*What is expected*: All lines in the records that carry the string "Floridi" are to be shown.
Segment Start: Material shown
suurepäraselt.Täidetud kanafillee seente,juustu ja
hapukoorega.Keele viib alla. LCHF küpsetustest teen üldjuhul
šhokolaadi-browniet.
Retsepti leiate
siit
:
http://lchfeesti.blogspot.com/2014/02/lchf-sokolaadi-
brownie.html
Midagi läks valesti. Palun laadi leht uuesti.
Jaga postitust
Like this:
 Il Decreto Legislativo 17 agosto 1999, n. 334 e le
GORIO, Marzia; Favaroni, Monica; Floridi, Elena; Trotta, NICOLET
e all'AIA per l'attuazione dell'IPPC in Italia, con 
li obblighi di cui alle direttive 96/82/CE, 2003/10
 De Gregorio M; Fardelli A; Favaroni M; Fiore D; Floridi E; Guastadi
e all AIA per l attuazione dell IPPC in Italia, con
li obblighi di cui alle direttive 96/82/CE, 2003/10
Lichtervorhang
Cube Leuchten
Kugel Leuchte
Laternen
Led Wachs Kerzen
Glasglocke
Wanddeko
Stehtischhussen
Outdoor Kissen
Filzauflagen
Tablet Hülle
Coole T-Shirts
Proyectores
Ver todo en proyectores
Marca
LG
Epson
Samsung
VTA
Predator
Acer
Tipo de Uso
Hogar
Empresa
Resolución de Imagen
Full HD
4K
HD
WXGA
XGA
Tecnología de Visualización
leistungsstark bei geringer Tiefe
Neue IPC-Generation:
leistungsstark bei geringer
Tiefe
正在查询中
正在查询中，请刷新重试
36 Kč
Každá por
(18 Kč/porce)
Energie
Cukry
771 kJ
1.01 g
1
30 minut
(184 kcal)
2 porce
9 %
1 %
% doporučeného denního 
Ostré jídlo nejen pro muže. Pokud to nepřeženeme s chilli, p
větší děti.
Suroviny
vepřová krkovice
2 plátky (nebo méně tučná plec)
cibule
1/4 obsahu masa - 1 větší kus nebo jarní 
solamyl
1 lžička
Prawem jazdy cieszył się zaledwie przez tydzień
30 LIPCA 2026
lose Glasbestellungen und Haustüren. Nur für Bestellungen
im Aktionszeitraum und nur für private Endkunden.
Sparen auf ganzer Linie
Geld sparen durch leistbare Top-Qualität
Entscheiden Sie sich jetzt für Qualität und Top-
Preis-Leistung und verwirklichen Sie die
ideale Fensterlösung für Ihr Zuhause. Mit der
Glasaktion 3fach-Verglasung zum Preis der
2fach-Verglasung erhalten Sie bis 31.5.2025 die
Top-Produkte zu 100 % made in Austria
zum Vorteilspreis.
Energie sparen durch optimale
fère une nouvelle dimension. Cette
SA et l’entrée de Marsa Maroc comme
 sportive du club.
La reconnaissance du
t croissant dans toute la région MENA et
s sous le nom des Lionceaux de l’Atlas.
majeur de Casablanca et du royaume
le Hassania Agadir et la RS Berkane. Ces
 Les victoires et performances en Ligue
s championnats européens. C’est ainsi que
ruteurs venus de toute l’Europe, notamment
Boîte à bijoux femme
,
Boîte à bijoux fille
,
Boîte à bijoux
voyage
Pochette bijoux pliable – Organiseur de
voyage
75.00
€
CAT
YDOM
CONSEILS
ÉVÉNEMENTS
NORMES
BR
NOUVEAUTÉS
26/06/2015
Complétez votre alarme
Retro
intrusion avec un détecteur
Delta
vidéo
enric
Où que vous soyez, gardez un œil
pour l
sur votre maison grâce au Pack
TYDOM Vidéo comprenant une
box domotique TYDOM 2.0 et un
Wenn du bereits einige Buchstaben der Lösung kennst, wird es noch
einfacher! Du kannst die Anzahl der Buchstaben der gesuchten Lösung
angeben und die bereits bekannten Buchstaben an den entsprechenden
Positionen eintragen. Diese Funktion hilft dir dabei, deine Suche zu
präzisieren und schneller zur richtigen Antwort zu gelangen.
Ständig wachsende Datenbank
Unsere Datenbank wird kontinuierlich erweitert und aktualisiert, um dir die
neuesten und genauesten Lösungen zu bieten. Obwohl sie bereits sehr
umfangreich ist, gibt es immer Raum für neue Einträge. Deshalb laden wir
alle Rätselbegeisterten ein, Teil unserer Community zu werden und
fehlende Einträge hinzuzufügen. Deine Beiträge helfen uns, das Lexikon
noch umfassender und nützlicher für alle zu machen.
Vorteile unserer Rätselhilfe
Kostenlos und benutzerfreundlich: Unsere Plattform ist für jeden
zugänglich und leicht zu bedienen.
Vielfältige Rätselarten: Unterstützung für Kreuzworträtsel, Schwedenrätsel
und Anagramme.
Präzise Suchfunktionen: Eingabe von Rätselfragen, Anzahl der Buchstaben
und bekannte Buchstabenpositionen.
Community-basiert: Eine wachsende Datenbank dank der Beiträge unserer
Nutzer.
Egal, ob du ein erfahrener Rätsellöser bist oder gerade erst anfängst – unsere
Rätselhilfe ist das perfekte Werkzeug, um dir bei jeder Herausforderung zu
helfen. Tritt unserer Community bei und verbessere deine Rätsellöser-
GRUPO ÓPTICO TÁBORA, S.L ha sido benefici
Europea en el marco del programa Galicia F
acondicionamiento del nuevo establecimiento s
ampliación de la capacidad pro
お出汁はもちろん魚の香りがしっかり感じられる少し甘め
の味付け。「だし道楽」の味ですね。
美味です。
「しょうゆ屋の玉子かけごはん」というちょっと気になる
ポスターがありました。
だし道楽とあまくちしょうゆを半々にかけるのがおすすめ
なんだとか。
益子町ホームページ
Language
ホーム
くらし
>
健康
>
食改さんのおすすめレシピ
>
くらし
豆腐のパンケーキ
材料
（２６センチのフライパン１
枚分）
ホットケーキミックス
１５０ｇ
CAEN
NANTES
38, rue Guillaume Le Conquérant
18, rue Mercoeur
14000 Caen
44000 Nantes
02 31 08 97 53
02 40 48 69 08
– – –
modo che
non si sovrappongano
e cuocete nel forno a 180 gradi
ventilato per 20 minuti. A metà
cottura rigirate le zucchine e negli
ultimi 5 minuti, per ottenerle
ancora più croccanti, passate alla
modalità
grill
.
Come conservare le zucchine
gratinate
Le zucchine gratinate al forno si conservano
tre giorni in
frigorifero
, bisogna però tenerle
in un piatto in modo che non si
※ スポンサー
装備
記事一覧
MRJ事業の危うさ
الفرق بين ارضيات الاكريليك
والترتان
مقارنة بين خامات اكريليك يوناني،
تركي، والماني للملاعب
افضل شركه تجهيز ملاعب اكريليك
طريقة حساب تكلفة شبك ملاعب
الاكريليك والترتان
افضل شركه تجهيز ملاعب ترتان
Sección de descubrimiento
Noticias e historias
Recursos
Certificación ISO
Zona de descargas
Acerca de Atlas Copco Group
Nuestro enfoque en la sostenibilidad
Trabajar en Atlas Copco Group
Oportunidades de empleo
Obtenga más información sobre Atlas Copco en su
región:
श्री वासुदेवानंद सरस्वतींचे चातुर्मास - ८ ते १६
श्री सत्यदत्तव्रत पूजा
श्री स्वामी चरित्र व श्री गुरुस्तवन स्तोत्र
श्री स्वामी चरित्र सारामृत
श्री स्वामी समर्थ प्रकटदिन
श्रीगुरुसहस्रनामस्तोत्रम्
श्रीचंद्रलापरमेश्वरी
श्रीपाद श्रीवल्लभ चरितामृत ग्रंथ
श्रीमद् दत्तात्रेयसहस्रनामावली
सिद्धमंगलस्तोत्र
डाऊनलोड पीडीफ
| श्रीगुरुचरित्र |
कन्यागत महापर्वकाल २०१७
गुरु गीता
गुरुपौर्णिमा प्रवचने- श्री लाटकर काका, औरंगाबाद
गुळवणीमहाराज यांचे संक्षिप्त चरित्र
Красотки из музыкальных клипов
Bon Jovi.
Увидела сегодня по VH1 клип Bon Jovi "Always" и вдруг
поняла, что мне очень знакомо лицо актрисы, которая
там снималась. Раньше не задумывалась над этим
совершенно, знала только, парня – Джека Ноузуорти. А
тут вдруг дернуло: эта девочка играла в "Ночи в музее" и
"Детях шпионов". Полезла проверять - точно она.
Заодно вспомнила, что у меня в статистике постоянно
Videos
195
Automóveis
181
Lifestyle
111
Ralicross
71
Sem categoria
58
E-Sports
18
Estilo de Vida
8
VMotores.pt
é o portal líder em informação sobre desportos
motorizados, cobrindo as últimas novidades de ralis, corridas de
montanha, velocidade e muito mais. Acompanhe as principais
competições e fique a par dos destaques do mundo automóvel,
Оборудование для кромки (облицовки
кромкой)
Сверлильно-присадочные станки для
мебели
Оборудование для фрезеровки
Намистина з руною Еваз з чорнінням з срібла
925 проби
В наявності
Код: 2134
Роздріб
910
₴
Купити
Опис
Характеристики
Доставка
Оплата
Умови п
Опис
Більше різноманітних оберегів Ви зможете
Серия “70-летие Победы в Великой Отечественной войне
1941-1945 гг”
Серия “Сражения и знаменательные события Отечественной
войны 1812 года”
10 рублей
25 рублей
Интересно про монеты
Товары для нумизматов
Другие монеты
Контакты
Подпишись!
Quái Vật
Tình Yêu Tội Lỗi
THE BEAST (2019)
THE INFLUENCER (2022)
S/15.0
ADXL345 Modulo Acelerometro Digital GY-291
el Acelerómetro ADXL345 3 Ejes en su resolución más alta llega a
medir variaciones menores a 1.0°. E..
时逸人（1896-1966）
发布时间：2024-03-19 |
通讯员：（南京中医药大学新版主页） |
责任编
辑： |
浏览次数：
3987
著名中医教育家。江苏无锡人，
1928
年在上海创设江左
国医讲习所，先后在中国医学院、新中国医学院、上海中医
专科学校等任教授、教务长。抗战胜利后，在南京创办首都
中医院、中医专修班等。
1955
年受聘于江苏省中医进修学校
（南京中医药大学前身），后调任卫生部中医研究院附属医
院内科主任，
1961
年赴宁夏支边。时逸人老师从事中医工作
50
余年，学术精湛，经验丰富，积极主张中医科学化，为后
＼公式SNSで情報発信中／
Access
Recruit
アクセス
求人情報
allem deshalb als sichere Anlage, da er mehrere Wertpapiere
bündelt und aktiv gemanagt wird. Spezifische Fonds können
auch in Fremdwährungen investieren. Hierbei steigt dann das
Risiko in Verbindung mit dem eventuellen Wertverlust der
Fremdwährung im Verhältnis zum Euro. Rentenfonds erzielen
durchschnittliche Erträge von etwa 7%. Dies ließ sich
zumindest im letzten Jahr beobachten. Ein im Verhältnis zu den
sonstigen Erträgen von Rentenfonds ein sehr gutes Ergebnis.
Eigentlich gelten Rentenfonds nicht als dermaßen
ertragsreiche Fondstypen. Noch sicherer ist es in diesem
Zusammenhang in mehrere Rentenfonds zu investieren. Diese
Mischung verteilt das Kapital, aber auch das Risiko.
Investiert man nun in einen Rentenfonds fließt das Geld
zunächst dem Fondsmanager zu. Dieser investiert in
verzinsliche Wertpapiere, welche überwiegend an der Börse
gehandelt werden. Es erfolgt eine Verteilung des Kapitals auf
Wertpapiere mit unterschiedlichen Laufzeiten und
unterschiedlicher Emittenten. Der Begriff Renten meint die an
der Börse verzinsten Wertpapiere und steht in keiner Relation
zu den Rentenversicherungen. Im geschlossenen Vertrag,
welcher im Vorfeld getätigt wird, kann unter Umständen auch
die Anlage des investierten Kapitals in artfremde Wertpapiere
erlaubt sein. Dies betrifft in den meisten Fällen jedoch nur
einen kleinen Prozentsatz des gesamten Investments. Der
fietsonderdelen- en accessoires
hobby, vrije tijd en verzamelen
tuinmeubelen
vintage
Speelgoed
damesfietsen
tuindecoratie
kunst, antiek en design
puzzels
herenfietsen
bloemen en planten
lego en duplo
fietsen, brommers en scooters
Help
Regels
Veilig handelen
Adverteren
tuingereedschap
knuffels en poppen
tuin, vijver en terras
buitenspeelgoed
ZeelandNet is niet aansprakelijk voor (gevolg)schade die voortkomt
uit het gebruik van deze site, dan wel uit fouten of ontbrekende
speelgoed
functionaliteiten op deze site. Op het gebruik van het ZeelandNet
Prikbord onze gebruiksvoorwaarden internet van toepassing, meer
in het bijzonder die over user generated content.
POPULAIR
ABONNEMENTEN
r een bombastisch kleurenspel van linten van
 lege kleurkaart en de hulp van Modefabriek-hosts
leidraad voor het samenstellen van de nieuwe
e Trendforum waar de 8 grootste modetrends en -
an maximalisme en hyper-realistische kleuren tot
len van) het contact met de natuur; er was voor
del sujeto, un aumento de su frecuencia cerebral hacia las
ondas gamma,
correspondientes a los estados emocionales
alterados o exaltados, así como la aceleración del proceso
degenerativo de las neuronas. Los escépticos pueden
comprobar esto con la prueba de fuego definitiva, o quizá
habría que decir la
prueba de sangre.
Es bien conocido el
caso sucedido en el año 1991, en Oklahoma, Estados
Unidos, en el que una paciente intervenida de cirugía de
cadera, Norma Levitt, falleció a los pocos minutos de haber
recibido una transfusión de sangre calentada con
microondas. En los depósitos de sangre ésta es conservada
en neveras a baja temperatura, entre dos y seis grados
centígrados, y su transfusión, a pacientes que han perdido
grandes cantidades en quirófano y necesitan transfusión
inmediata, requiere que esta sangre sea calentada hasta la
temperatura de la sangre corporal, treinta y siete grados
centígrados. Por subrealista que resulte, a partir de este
Segment End: Material shown
*Task answer*:
GORIO, Marzia; Favaroni, Monica; Floridi, Elena; Trotta, NICOLET
 De Gregorio M; Fardelli A; Favaroni M; Fiore D; Floridi E; Guastadi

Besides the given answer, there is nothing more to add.